WHAT YOU ARE ASKED TO DO: Restate all of the entries verbatim.

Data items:
++++++++

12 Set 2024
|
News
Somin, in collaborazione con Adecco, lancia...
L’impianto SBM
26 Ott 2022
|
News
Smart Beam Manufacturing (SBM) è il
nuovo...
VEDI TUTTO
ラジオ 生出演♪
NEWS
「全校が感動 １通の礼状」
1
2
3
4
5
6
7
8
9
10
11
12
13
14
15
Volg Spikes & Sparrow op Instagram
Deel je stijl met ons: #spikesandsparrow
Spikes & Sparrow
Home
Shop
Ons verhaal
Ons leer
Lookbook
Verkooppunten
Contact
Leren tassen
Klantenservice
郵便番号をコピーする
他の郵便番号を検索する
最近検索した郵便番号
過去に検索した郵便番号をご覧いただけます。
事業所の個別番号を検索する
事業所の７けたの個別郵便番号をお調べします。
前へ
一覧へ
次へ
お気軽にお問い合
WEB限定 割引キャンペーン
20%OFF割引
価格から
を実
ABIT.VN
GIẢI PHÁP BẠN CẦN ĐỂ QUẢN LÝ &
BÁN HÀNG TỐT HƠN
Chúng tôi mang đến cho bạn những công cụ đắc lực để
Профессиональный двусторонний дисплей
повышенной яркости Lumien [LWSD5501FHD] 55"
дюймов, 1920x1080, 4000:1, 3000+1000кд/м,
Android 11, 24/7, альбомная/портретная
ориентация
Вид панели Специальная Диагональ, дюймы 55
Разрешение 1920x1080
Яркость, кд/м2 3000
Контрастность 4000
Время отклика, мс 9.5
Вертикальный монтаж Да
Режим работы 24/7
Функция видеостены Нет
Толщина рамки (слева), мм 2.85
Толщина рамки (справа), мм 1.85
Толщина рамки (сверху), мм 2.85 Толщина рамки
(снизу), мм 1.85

++++++++

SOLUTION TO THE PROBLEM:
12 Set 2024
|
News
Somin, in collaborazione con Adecco, lancia...
L’impianto SBM
26 Ott 2022
|
News
Smart Beam Manufacturing (SBM) è il
nuovo...
VEDI TUTTO
ラジオ 生出演♪
NEWS
「全校が感動 １通の礼状」
1
2
3
4
5
6
7
8
9
10
11
12
13
14
15
Volg Spikes & Sparrow op Instagram
Deel je stijl met ons: #spikesandsparrow
Spikes & Sparrow
Home
Shop
Ons verhaal
Ons leer
Lookbook
Verkooppunten
Contact
Leren tassen
Klantenservice
郵便番号をコピーする
他の郵便番号を検索する
最近検索した郵便番号
過去に検索した郵便番号をご覧いただけます。
事業所の個別番号を検索する
事業所の７けたの個別郵便番号をお調べします。
前へ
一覧へ
次へ
お気軽にお問い合
WEB限定 割引キャンペーン
20%OFF割引
価格から
を実
ABIT.VN
GIẢI PHÁP BẠN CẦN ĐỂ QUẢN LÝ &
BÁN HÀNG TỐT HƠN
Chúng tôi mang đến cho bạn những công cụ đắc lực để
Профессиональный двусторонний дисплей
повышенной яркости Lumien [LWSD5501FHD] 55"
дюймов, 1920x1080, 4000:1, 3000+1000кд/м,
Android 11, 24/7, альбомная/портретная
ориентация
Вид панели Специальная Диагональ, дюймы 55
Разрешение 1920x1080
Яркость, кд/м2 3000
Контрастность 4000
Время отклика, мс 9.5
Вертикальный монтаж Да
Режим работы 24/7
Функция видеостены Нет
Толщина рамки (слева), мм 2.85
Толщина рамки (справа), мм 1.85
Толщина рамки (сверху), мм 2.85 Толщина рамки
(снизу), мм 1.85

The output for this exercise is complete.